Here are a couple of facts that aren't being widely reported.
The U.S. money supply is contracting at the moment. This is terribly bad news for capitalism because what it tells you is that the amount of business borrowing is falling, which means that investment is falling. It tells you the amount of consumer borrowing is going down. The money supply ultimately reflects the growth, or lack thereof, of overall transactions happening in the economy--business spending, consumer spending and so on. When the money supply is going down, that's a recessionary indicator--even possibly a deflationary one, and I might get a chance to say a few words about that in a moment.
Another fact, this one about world shipping. Some of you will have heard about an obscure thing called the Baltic Dry Index. What it does is track the amount of stuff being shipped around the world--shipping on huge vessels is still the principle means of moving commodities around the world, whether it's steel or coffee. The Baltic Dry Index has fallen every day for the last three weeks--not good for the system. But this isn't making front page headlines.

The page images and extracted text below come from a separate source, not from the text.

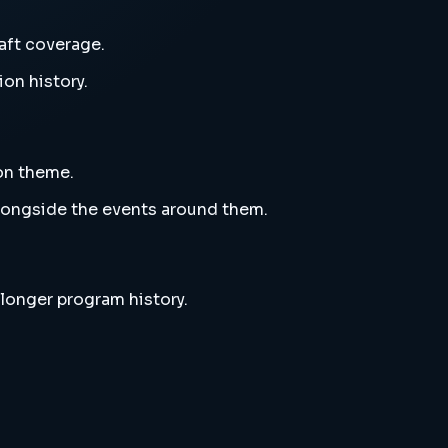
aft coverage.
ion history.
ion theme.
alongside the events around them.
 longer program history.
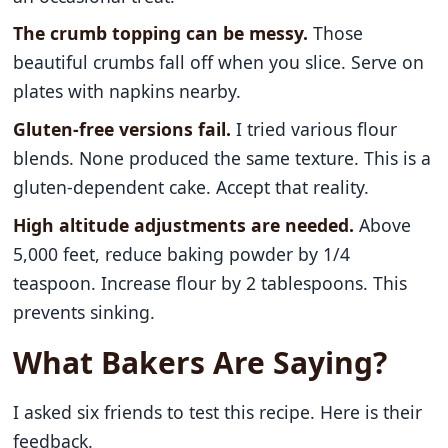
The crumb topping can be messy.
Those
beautiful crumbs fall off when you slice. Serve on
plates with napkins nearby.
Gluten-free versions fail.
I tried various flour
blends. None produced the same texture. This is a
gluten-dependent cake. Accept that reality.
High altitude adjustments are needed.
Above
5,000 feet, reduce baking powder by 1/4
teaspoon. Increase flour by 2 tablespoons. This
prevents sinking.
What Bakers Are Saying?
I asked six friends to test this recipe. Here is their
feedback.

Finally, a report came out from the Organization for Economic Cooperation and Development (OECD)--essentially the 30 largest Western economies. The OECD released a report last month warning of a "lost generation," with youth unemployment in those 30 countries officially at 19 percent. That's the official rate, and of course, as we know, it's much, much higher in many countries. For example, the official unemployment rate in Spain is 20 percent right now, with youth unemployment in the high 30s in Spain right now.